ACTION ITEM: Tally the lines below that hold the string "pesquisa", and report the tally by itself.

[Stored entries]
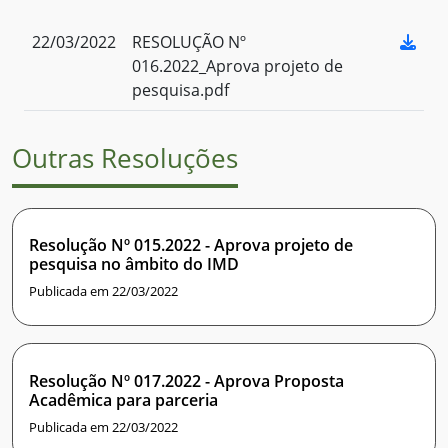
22/03/2022
RESOLUÇÃO Nº
016.2022_Aprova projeto de
pesquisa.pdf
Outras Resoluções
Resolução Nº 015.2022 - Aprova projeto de
pesquisa no âmbito do IMD
Publicada em 22/03/2022
Resolução Nº 017.2022 - Aprova Proposta
Acadêmica para parceria
Publicada em 22/03/2022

EXPECTED OUTPUT: 2